Boulogne : à la veille du Yom Kippour, Darmanin veut rassurer la communauté juive

En visite à la synagogue de Boulogne, le ministre de l’Intérieur a rappelé que plus de 7000 policiers et militaires sont mobilisés à l’occasion de la plus importante célébration du calendrier hébraïque.

 Boulogne-Billancourt, ce dimanche. À la veille de la fête du Yom Kippour, le ministre de l’Intérieur est allé à la synagogue pour assurer de la protection de l’État et passer en revue le dispositif de sécurisation.
Boulogne-Billancourt, ce dimanche. À la veille de la fête du Yom Kippour, le ministre de l’Intérieur est allé à la synagogue pour assurer de la protection de l’État et passer en revue le dispositif de sécurisation. LP/Marjorie Lenhardt

Des militaires à chaque coin de rue, sept camionnettes de gendarmes, des patrouilles de police. La visite du ministre de l'Intérieur ce dimanche matin à la synagogue de Boulogne-Billancourt (Hauts-de-Seine) n'est pas passée inaperçue.

Deux jours après l' attaque au hachoir devant les anciens locaux de Charlie Hebdo, qui a blessé deux journalistes, Gérald Darmanin tente de reprendre la main et veut rappeler « la réalité aux Français » : « nous sommes toujours en guerre, nous devons gagner cette guerre et chacun doit être vigilant ».

Si la menace a vraisemblablement été sous-évaluée dans la rue Nicolas-Appert, où s'est produite l'attaque vendredi —aucun dispositif de sécurité n'a été déployé devant les anciens locaux du journal satirique alors même que le procès des événements de 2015 se déroule en ce moment —, le ministre a assuré que « le gouvernement n'a pas baissé la garde ».

Entouré des représentants de la communauté juive, le patron de la place Beauvau le martèle : « je constate surtout qu'il y a 32 attentats qui ont été déjoués, à peu près un par mois, depuis trois ans ».

En ce week-end d'offices, à la veille de la fête du Yom Kippour, l'Intérieur mobilise plus de 7000 policiers et militaires pour sécuriser 774 points, écoles et synagogues, en France. Plus de la moitié des édifices religieux sont en Ile-de-France, selon Joël Mergui, président du consistoire de Paris, qui concentre la plus importante communauté juive de l'Hexagone.

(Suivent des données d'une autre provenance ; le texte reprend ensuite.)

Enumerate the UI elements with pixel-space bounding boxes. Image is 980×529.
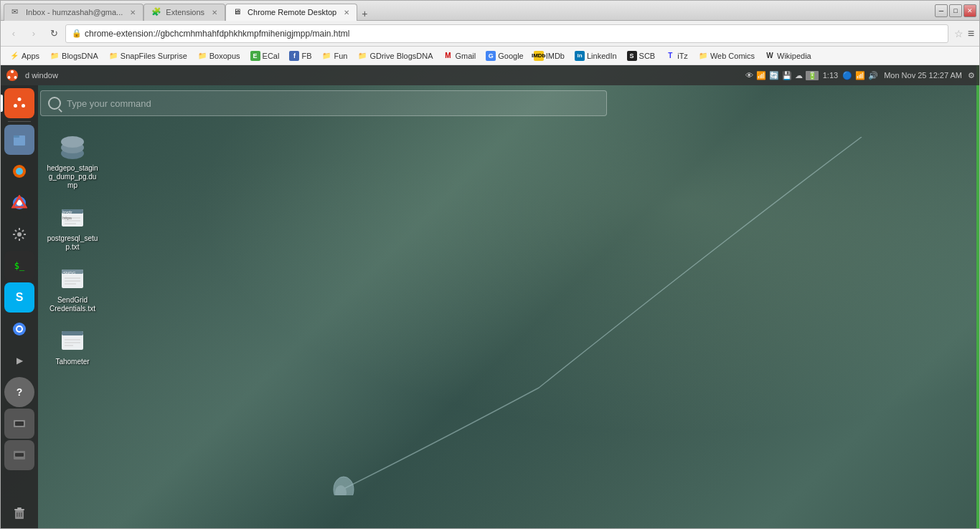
sidebar-app-expand[interactable]: ▶ [4, 345, 34, 376]
sidebar-app-scanner2[interactable] [4, 440, 34, 470]
back-button[interactable]: ‹ [5, 25, 22, 42]
desktop-icon-sendgrid-label: SendGrid Credentials.txt [47, 296, 98, 313]
browser-window: ✉ Inbox - humzashah@gma... ✕ 🧩 Extension… [0, 0, 980, 529]
tab-inbox-close[interactable]: ✕ [130, 9, 136, 16]
bookmark-snapfiles[interactable]: 📁 SnapFiles Surprise [104, 49, 192, 63]
chrome-menu-button[interactable]: ≡ [968, 27, 975, 40]
tab-crd-close[interactable]: ✕ [344, 9, 349, 16]
sidebar-app-files[interactable] [4, 125, 34, 155]
tab-extensions-favicon: 🧩 [151, 7, 161, 17]
bookmark-fun[interactable]: 📁 Fun [317, 49, 352, 63]
desktop-icon-hedgepo-label: hedgepo_staging_dump_pg.dump [47, 164, 98, 190]
desktop-icon-sendgrid[interactable]: SNDG SendGrid Credentials.txt [44, 262, 101, 316]
tab-extensions-close[interactable]: ✕ [212, 9, 217, 16]
forward-button[interactable]: › [25, 25, 42, 42]
sidebar-app-settings[interactable] [4, 219, 34, 249]
taskbar-icon-bluetooth: 🔵 [842, 71, 852, 80]
taskbar-icon-eye: 👁 [745, 71, 753, 80]
bookmarks-bar: ⚡ Apps 📁 BlogsDNA 📁 SnapFiles Surprise 📁… [1, 47, 979, 65]
bookmark-apps[interactable]: ⚡ Apps [5, 49, 44, 63]
bookmark-itz-icon: T [665, 51, 675, 61]
svg-point-5 [14, 76, 17, 79]
taskbar-icon-wifi: 📶 [855, 71, 865, 80]
address-bar[interactable]: 🔒 chrome-extension://gbchcmhmhahfdphkhkm… [65, 24, 948, 43]
bookmark-fb[interactable]: f FB [285, 49, 316, 63]
svg-rect-21 [15, 421, 24, 426]
svg-point-19 [17, 327, 22, 331]
bookmark-fun-icon: 📁 [321, 51, 331, 61]
desktop-icon-postgresql-label: postgresql_setup.txt [47, 234, 98, 252]
sidebar-app-ubuntu[interactable] [4, 88, 34, 118]
minimize-button[interactable]: ─ [935, 4, 948, 17]
bookmark-scb-label: SCB [639, 52, 656, 60]
bookmark-scb-icon: S [627, 51, 637, 61]
desktop-icons-area: hedgepo_staging_dump_pg.dump Instr https [44, 130, 101, 369]
tab-inbox-label: Inbox - humzashah@gma... [26, 8, 123, 16]
bookmark-webcomics-icon: 📁 [698, 51, 708, 61]
tab-extensions-label: Extensions [166, 8, 204, 16]
svg-text:https: https [62, 216, 72, 220]
taskbar-icon-volume: 🔊 [868, 71, 878, 80]
bookmark-blogsdna[interactable]: 📁 BlogsDNA [45, 49, 103, 63]
svg-point-16 [17, 232, 22, 237]
bookmark-blogsdna-icon: 📁 [50, 51, 60, 61]
window-controls: ─ □ ✕ [935, 4, 976, 17]
tab-extensions[interactable]: 🧩 Extensions ✕ [143, 4, 225, 21]
bookmark-star-button[interactable]: ☆ [954, 28, 963, 39]
bookmark-boxopus[interactable]: 📁 Boxopus [193, 49, 245, 63]
svg-point-9 [22, 104, 25, 108]
water-drop-image [288, 137, 933, 495]
sidebar-app-firefox[interactable] [4, 156, 34, 186]
desktop-icon-tahometer[interactable]: Tahometer [44, 323, 101, 369]
bookmark-linkedin-icon: in [575, 51, 585, 61]
bookmark-gdrive-label: GDrive BlogsDNA [369, 52, 433, 60]
bookmark-google[interactable]: G Google [481, 49, 527, 63]
sidebar-app-help[interactable]: ? [4, 377, 34, 407]
bookmark-gmail-icon: M [443, 51, 453, 61]
bookmark-gmail-label: Gmail [455, 52, 476, 60]
bookmark-snapfiles-icon: 📁 [108, 51, 118, 61]
sidebar-app-trash[interactable] [4, 498, 34, 528]
bookmark-webcomics[interactable]: 📁 Web Comics [694, 49, 759, 63]
sidebar-app-scanner1[interactable] [4, 409, 34, 439]
bookmark-fb-label: FB [301, 52, 311, 60]
desktop-icon-hedgepo-image [58, 133, 87, 161]
desktop-icon-hedgepo[interactable]: hedgepo_staging_dump_pg.dump [44, 130, 101, 193]
maximize-button[interactable]: □ [949, 4, 962, 17]
bookmark-linkedin[interactable]: in LinkedIn [570, 49, 621, 63]
bookmark-scb[interactable]: S SCB [623, 49, 660, 63]
new-tab-button[interactable]: + [357, 6, 372, 21]
tab-inbox[interactable]: ✉ Inbox - humzashah@gma... ✕ [4, 4, 143, 21]
search-input-box[interactable]: Type your command [40, 90, 607, 116]
svg-point-4 [8, 76, 11, 79]
tab-crd[interactable]: 🖥 Chrome Remote Desktop ✕ [225, 4, 357, 21]
bookmark-gmail[interactable]: M Gmail [438, 49, 480, 63]
desktop-icon-postgresql[interactable]: Instr https postgresql_setup.txt [44, 200, 101, 254]
bookmark-ecal[interactable]: E ECal [246, 49, 284, 63]
svg-text:SNDG: SNDG [63, 271, 76, 275]
sidebar-app-terminal[interactable]: $_ [4, 251, 34, 281]
bookmark-boxopus-label: Boxopus [209, 52, 240, 60]
bookmark-wikipedia-label: Wikipedia [777, 52, 811, 60]
refresh-button[interactable]: ↻ [45, 25, 62, 42]
svg-rect-11 [14, 135, 19, 138]
bookmark-gdrive[interactable]: 📁 GDrive BlogsDNA [353, 49, 437, 63]
nav-bar: ‹ › ↻ 🔒 chrome-extension://gbchcmhmhahfd… [1, 21, 979, 47]
search-icon [48, 97, 61, 110]
bookmark-imdb[interactable]: IMDb IMDb [529, 49, 569, 63]
bookmark-snapfiles-label: SnapFiles Surprise [121, 52, 187, 60]
bookmark-itz[interactable]: T iTz [661, 49, 692, 63]
sidebar-app-chrome[interactable] [4, 314, 34, 344]
bookmark-google-icon: G [486, 51, 496, 61]
bookmark-wikipedia[interactable]: W Wikipedia [760, 49, 816, 63]
bookmark-linkedin-label: LinkedIn [587, 52, 617, 60]
bookmark-gdrive-icon: 📁 [357, 51, 367, 61]
svg-point-32 [61, 136, 84, 148]
remote-desktop[interactable]: d window 👁 📶 🔄 💾 ☁ 🔋 1:13 🔵 📶 🔊 Mon Nov … [1, 65, 979, 528]
sidebar-app-chromium[interactable] [4, 188, 34, 218]
close-button[interactable]: ✕ [963, 4, 976, 17]
bookmark-imdb-icon: IMDb [534, 51, 544, 61]
bookmark-webcomics-label: Web Comics [710, 52, 755, 60]
tab-crd-label: Chrome Remote Desktop [248, 8, 336, 16]
sidebar-app-skype[interactable]: S [4, 282, 34, 313]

«Ça ravive les inquiétudes»

Saluant les militaires et sentinelles aux abords de l'édifice religieux, le ministre, accompagné du préfet de police Didier Lallement, a passé en revue le dispositif de sécurisation renforcé à l'occasion de la plus importante fête du calendrier hébraïque.

« Je suis venu dire à la communauté juive aujourd'hui et demain que nous la protégeons et que l'Etat est là pour la protéger », a assuré Gérald Darmanin, qui sera à Créteil (Val-de-Marne), ce mardi, comme il l'avait prévu avant l'attaque de vendredi. «La communauté juive de Créteil est importante », rappelle son président Albert Elharrar.

Point n'est besoin de rappeler cette vigilance à la communauté juive particulièrement sur le qui-vive le Jour du Grand Pardon. « La crainte est toujours là, elle n'est pas plus importante. Il n'y a pas plus de risque aujourd'hui qu'hier mais avec l'attentat de vendredi et le procès en ce moment, ça ravive les inquiétudes à l'approche de fêtes importantes », constate Elie Korchia, président des communautés juives des Hauts-de-Seine, où 57 points vont être particulièrement surveillés.

« La sécurité n'a pas changé depuis des années, il n'y a eu aucun changement depuis 2015. Des réunions avec les préfets du Val-de-Marne et d'Ile-de-France ont lieu régulièrement, notamment pour rassurer la communauté. Mais la protection de nos lieux de culte ne le sera jamais car nous serons toujours une cible. Coronavirus, caricatures : c'est toujours le Juif qui est responsable », se désole Albert Elharrar.

Malgré tout, la communauté a appris à vivre avec cette menace. « Toutes les personnes ont appris à faire attention à leur propre sécurité », explique Robert Ejnes, président de la communauté juive de Boulogne-Billancour t, qui compte 15 000 membres.

Un dispositif propre à la communauté juive

Mais il attend du gouvernement une « présence plus visible » des militaires. « C'est selon les périodes, il y a des moments où il y a beaucoup de sécurité et à certains Shabbat, il n'y en a pas. Quand la situation se calme, ça redescend », confirment à l'unisson trois jeunes fidèles à la sortie de la synagogue.

Sur les moyens déployés, le président du consistoire de Paris se montre plus gêné. « On ne peut jamais dire que c'est suffisant. Les moyens mis en place sont les moyens que l'Etat peut mettre en place, ce n'est pas mon rôle de l'apprécier. Mais tant qu'il y aura des actes antisémites, il faudra multiplier les moyens », explique Joël Mergui.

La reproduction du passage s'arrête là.